- What to do:
Beginning with the line that contains "COVER IT 2.1", restate each line below through the final one exactly, and exclude the pictures.

- Input:
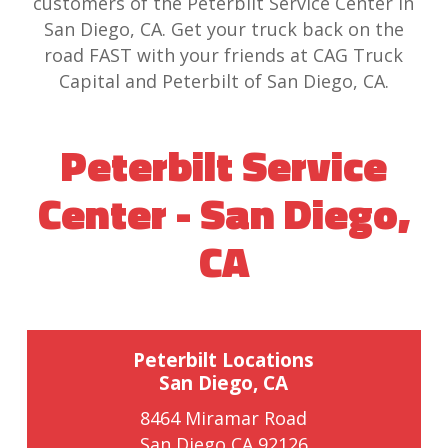
customers of the Peterbilt Service Center in
San Diego, CA. Get your truck back on the
road FAST with your friends at CAG Truck
Capital and Peterbilt of San Diego, CA.
Peterbilt Service
Center - San Diego,
CA
Peterbilt Locations
San Diego, CA
8464 Miramar Road
San Diego CA 92126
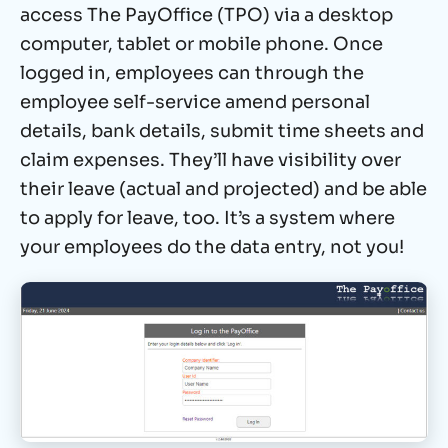
access The PayOffice (TPO) via a desktop
computer, tablet or mobile phone. Once
logged in, employees can through the
employee self-service
amend personal
details, bank details, submit time sheets and
claim expenses. They’ll have visibility over
their leave (actual and projected) and be able
to apply for leave, too. It’s a system where
your employees do the data entry, not you!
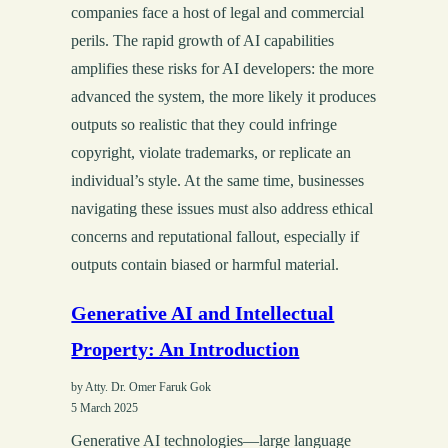
companies face a host of legal and commercial
perils. The rapid growth of AI capabilities
amplifies these risks for AI developers: the more
advanced the system, the more likely it produces
outputs so realistic that they could infringe
copyright, violate trademarks, or replicate an
individual’s style. At the same time, businesses
navigating these issues must also address ethical
concerns and reputational fallout, especially if
outputs contain biased or harmful material.
Generative AI and Intellectual
Property: An Introduction
by Atty. Dr. Omer Faruk Gok
5 March 2025
Generative AI technologies—large language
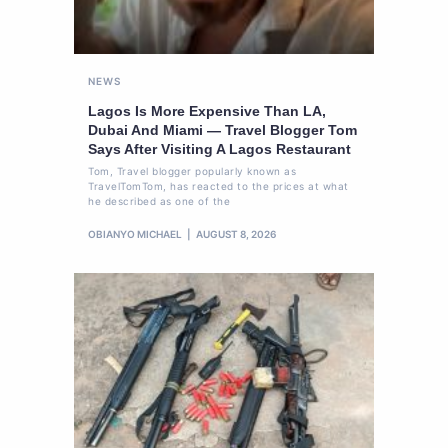
NEWS
Lagos Is More Expensive Than LA,
Dubai And Miami — Travel Blogger Tom
Says After Visiting A Lagos Restaurant
Tom, Travel blogger popularly known as
TravelTomTom, has reacted to the prices at what
he described as one of the
OBIANYO MICHAEL
AUGUST 8, 2026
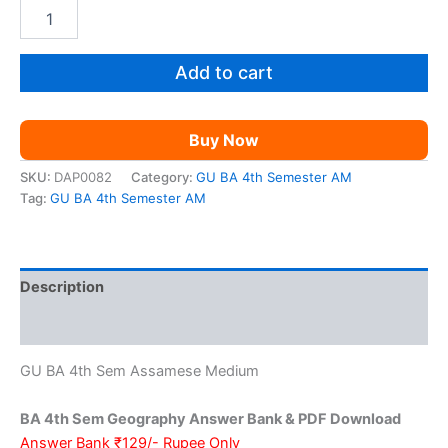
price
price
GU
BA
was:
is:
4th
Sem
Add to cart
₹399.00.
₹129.00.
Geography
AM
quantity
Buy Now
SKU:
DAP0082
Category:
GU BA 4th Semester AM
Tag:
GU BA 4th Semester AM
Description
Reviews (0)
GU BA 4th Sem Assamese Medium
BA 4th Sem Geography Answer Bank & PDF Download
Answer Bank ₹129/- Rupee Only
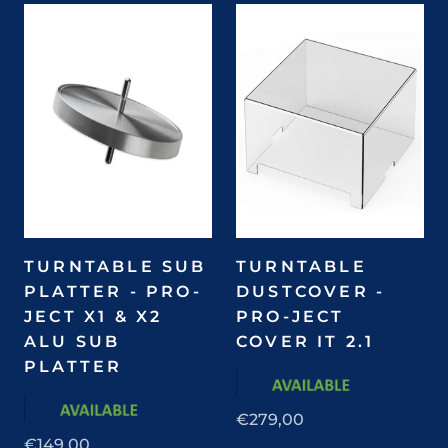
TURNTABLE SUB
TURNTABLE
PLATTER - PRO-
DUSTCOVER -
JECT X1 & X2
PRO-JECT
ALU SUB
COVER IT 2.1
PLATTER
€279,00
€149,00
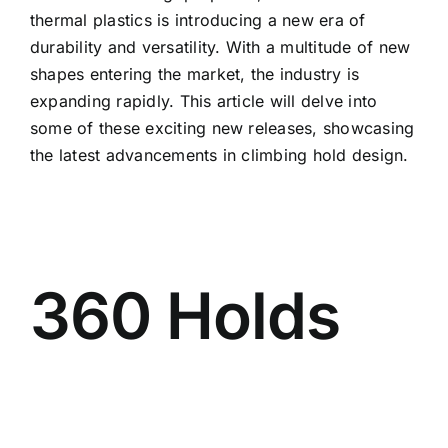
thermal plastics is introducing a new era of
durability and versatility. With a multitude of new
shapes entering the market, the industry is
expanding rapidly. This article will delve into
some of these exciting new releases, showcasing
the latest advancements in climbing hold design.
360 Holds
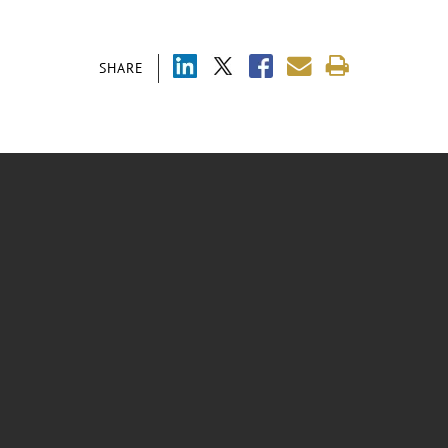
SHARE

- Exercise answer:
COVER IT 2.1
PLATTER
€279,00
€149,00
thermal plastics is introducing a new era of
durability and versatility. With a multitude of new
shapes entering the market, the industry is
expanding rapidly. This article will delve into
some of these exciting new releases, showcasing
the latest advancements in climbing hold design.
360 Holds
SHARE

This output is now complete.